Tüm bu bölgelerin kapsadığı alanların içerisinde, yüksekliğe bağlı olarak dikey yönde de iklim farklılıkları
görülmektedir. Örneğin, Antalya’da sıcak bir iklim hüküm sürerken hemen kuzeyindeki Toros dağlarında kış şartları
görülebilmektedir. Bu durum çok sayıdaki ekosistem ve habitatın oluşmasını ve önemli bir tür çeşitliliğinin ortaya
çıkmasını sağlamıştır. Anadolu, birçok canlının geçmişte ve bugün yayılışını önleyen, bitki ve hayvan coğrafyası
açıdan büyük önemi olan, dağ kütlelerinden oluşmuş bariyerlere sahiptir. Bu engeller sadece Türkiye'deki canlıların
çeşitlenmesini sağlamamış, kıtalar arasında da biyolojik bileşim bakımından önemli farkların ortaya çıkmasına
neden olmuştur. Anadolu'nun bitki ve hayvan türleri bakımından zenginliğinin nedenlerinden birisi de budur.

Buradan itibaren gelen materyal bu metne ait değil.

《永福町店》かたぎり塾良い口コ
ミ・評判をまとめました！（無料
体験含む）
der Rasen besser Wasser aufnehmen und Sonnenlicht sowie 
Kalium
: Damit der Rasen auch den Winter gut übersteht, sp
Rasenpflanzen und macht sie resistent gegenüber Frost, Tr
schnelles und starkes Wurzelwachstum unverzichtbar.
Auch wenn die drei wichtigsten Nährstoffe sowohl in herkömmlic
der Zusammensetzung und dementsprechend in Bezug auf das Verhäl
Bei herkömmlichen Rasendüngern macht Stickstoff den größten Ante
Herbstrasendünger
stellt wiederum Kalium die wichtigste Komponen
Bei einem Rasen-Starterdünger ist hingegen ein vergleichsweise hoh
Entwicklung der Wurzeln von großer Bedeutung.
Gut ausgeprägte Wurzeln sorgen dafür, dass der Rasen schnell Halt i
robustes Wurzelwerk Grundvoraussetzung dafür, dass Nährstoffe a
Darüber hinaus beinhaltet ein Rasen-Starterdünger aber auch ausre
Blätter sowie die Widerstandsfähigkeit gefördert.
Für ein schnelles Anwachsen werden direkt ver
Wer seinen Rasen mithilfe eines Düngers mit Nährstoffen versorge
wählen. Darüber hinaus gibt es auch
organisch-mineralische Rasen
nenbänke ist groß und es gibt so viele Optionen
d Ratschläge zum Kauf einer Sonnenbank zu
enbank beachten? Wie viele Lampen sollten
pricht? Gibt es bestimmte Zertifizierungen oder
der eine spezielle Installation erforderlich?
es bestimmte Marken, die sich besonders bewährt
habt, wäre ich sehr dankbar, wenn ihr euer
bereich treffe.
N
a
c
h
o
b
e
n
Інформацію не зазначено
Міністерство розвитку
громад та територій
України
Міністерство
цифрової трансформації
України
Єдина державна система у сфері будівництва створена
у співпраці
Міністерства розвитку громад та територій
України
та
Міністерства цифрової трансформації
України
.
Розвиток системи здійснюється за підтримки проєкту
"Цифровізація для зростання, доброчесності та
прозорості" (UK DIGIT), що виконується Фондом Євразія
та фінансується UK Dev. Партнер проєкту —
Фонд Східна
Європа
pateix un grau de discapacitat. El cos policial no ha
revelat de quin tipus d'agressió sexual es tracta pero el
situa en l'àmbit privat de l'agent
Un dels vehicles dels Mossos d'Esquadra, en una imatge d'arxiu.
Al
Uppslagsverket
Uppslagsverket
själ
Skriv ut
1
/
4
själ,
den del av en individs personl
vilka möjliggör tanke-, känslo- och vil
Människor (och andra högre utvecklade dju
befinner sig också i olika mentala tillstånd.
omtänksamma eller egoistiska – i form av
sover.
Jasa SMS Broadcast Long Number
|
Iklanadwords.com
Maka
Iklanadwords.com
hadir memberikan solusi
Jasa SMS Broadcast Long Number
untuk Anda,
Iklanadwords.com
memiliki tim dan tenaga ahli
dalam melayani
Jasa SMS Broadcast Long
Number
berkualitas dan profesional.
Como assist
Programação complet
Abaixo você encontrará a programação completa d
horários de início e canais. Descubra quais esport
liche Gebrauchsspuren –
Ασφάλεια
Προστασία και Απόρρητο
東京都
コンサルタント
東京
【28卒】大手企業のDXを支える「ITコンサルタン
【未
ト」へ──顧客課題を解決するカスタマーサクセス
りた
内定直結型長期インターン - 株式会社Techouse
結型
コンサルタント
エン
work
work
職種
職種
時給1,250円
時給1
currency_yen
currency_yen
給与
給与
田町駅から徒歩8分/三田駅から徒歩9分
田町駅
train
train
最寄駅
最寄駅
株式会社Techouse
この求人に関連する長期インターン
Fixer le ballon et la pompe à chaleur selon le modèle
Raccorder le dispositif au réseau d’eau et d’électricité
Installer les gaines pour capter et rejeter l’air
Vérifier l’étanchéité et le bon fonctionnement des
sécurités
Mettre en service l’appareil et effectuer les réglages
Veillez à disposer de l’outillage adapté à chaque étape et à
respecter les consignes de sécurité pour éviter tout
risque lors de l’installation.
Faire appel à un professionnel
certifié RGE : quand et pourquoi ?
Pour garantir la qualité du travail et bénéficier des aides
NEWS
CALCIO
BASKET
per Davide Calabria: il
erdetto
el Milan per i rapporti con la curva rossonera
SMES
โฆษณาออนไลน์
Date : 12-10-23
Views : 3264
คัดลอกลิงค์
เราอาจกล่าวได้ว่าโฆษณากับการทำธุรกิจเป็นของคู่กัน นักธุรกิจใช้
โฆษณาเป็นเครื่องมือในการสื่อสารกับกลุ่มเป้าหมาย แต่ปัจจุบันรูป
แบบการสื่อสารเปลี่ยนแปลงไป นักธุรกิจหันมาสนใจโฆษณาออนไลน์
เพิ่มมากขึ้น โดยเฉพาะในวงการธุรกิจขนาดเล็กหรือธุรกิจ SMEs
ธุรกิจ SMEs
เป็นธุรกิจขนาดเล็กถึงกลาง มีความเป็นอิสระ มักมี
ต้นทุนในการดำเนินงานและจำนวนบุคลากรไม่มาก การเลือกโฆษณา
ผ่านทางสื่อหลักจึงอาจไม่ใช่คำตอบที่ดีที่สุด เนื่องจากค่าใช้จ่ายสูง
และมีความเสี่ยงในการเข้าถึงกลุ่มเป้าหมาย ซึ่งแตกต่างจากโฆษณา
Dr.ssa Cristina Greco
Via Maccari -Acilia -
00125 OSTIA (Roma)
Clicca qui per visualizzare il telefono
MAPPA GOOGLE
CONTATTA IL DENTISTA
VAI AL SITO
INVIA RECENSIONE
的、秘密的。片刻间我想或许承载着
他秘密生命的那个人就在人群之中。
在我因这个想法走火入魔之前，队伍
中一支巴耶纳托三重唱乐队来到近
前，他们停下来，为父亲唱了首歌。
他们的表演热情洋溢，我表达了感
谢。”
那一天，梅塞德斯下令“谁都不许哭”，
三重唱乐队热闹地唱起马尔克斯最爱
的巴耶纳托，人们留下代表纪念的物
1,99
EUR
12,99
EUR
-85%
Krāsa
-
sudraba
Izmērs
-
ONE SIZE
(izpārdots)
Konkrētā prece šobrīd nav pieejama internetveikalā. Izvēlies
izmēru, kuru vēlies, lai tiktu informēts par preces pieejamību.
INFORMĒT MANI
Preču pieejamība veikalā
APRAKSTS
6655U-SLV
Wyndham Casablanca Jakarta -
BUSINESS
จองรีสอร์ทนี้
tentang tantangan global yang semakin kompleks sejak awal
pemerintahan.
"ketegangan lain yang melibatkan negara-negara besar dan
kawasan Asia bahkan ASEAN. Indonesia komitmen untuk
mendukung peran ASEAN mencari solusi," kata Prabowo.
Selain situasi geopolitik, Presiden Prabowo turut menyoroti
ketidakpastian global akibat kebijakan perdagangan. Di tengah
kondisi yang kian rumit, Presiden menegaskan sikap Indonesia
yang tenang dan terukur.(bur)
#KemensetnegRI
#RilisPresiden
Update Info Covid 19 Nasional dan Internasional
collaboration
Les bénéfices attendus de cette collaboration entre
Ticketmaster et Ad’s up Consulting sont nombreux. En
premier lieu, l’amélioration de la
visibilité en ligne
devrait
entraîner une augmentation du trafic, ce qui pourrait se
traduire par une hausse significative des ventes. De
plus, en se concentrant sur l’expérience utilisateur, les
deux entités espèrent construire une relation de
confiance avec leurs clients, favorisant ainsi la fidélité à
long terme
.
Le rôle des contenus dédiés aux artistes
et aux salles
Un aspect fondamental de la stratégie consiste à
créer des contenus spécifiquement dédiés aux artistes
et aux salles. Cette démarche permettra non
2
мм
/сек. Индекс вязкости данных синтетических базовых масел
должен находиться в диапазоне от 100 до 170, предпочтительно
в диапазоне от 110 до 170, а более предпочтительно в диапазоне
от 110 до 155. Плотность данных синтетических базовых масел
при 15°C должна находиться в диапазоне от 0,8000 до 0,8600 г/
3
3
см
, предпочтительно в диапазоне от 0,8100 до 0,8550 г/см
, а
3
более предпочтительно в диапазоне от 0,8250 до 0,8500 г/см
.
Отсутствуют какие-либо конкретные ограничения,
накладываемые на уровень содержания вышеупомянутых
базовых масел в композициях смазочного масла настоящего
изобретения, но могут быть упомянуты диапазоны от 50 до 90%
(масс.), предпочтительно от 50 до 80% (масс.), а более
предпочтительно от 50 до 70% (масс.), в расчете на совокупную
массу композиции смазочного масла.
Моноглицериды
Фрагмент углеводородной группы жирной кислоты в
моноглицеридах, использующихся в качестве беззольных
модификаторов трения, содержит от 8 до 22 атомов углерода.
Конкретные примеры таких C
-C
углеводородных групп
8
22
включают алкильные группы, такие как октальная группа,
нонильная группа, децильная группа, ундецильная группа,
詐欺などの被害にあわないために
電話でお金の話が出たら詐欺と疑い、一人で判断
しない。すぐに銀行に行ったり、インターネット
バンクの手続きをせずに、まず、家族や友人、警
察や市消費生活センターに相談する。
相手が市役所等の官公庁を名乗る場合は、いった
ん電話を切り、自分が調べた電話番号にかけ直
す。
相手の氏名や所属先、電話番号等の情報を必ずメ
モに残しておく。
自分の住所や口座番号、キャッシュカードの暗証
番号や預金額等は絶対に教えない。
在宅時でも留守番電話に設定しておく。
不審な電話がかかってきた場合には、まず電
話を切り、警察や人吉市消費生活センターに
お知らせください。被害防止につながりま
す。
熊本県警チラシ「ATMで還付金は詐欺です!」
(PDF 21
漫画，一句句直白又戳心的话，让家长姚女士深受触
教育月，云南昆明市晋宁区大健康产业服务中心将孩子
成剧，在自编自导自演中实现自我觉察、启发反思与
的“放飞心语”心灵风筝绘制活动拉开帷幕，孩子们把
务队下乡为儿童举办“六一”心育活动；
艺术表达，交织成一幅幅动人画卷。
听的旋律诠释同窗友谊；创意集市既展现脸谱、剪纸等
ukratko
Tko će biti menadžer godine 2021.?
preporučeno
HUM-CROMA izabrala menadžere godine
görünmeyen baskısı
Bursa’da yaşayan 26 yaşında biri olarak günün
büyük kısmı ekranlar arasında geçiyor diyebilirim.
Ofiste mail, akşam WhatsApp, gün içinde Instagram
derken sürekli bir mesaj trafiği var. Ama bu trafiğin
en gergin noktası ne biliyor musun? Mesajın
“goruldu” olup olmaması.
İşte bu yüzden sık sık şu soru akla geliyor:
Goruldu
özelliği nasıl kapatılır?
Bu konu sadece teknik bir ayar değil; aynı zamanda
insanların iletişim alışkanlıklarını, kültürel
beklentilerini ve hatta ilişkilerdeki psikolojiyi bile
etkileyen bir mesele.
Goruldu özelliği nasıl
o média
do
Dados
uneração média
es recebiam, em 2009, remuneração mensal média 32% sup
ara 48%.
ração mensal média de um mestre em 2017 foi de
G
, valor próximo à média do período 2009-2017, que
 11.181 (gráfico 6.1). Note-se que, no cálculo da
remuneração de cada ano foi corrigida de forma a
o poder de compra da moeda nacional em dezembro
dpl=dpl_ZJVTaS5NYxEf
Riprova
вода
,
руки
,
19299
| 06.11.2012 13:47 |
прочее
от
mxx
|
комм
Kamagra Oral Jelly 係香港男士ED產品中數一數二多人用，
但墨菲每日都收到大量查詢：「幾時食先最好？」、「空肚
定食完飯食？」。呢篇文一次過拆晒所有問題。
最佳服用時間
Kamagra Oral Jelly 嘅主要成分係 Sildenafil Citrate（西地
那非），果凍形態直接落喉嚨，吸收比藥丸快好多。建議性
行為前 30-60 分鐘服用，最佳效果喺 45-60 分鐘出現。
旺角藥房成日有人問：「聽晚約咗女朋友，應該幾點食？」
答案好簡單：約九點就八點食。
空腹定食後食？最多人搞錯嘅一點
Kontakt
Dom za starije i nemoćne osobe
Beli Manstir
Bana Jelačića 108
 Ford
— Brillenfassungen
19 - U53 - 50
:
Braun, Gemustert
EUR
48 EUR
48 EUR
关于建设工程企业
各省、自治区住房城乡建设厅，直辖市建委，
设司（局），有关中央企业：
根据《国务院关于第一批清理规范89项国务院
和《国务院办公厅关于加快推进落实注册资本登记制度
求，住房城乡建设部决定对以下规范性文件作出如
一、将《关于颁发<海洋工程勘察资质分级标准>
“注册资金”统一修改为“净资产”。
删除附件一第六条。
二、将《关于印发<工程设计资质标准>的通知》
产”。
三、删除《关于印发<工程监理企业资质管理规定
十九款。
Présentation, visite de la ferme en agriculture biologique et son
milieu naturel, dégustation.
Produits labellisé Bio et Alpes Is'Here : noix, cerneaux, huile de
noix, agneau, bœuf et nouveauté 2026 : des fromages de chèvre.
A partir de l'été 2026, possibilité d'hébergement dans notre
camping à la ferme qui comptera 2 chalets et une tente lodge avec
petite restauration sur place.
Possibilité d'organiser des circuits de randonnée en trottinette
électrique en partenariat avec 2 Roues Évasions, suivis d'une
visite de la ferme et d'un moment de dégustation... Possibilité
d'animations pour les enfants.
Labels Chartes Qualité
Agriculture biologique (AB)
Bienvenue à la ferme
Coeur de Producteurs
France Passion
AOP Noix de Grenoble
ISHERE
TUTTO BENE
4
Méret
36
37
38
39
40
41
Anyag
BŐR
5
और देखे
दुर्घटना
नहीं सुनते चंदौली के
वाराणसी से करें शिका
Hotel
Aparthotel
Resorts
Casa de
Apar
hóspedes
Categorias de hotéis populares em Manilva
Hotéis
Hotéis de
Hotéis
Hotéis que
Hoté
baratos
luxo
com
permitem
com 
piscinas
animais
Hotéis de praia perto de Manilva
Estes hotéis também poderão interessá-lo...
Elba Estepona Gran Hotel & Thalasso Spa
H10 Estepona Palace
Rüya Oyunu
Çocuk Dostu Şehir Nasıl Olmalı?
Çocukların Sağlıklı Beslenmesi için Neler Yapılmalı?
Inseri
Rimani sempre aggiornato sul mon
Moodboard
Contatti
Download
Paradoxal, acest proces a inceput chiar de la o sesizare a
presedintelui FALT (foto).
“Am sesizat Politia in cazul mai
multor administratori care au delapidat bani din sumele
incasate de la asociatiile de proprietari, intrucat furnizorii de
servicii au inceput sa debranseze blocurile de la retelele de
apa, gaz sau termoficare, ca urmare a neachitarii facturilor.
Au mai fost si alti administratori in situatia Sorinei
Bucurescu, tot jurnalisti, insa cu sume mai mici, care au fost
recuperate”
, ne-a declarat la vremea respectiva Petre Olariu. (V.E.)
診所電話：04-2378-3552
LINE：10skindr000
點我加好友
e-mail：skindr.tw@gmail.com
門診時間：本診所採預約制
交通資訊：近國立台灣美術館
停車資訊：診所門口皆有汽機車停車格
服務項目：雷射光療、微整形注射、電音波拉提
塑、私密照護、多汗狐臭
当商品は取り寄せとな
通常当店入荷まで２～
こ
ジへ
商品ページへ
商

Özellikle Kuaterner’deki buzul ve buzul arası dönemlerde, bu bariyerler, geçişleri büyük ölçüde önlediği için,
popülasyon farklılaşmalarına ya da yayılışların sınırlanmasına neden olmuştur. Türkiye’de biyoçeşitlilik yatay ve
dikey yönde büyük değişiklik gösterir.